During a recent Raoul Wallenberg Institute workshop in Bangkok on business, human rights and the environment for Southeast Asian National Human Rights Institutions, Hasanah said the Malaysian government had asked the commission to work on a roadmap to identify the steps that needs to be taken and the actors that need to be included in the process of developing the plan.
The commission has just launched a strategic framework on how to go about it.
She says, “Hopefully we will be able to do this by the end of this month and then we can start lobbying the different government agencies to take on the idea.”
Hasanah says that this national action plan will give more transparency to how companies operate, which in the long term will benefit both the companies and the state by boosting their reputation.
Hasanah said the commission’s focus has changed from its early years. In the beginning, the commission was more concerned about working closely with the government, seeing it as the sole potential violator of human rights.
“But after we progressed economically, socially and politically, we noted that non-state actors, of course including businesses, also contribute and cause human rights violations, and we realised that it was important to also start engaging the business sectors,” she said.
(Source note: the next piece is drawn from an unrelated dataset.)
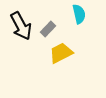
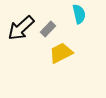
black arrow: moved 2 px down; rotated 76 degrees clockwise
Often, she said, businesses’ operations have a direct impact on the livelihood, health and well-being of the people, and of course also on the overall environment in the communities. “We are very mindful that the environment is a crucial factor for people’s well-being,” she said. “That’s why the topic of business, human rights and the environment are so important to focus on.”
RWI’s Senior Researcher Radu Mares, who participated in the recent workshop in Bangkok, says Hasanah and the small group of her colleagues at SUHAKAM who are working with business and human rights have made great achievements in a short period of time.
“They will become a leading voice in the debates in Malaysia and in the region regarding corporate responsibility,” he said.
Mares hopes the government and the private sector will be receptive to SUHAKAM’s work. “I also hope key stakeholders in this field, like large law and accounting firms, will support SUHAKAM’s efforts by offering their expertise pro bono to conduct baseline studies of the current regulatory framework in Malaysia covering business impacts on human rights,” he said.
SUHAKAM is one of the first Southeast Asian National Human Rights Institutions to start this work on the process of developing a national action plan on business and human rights.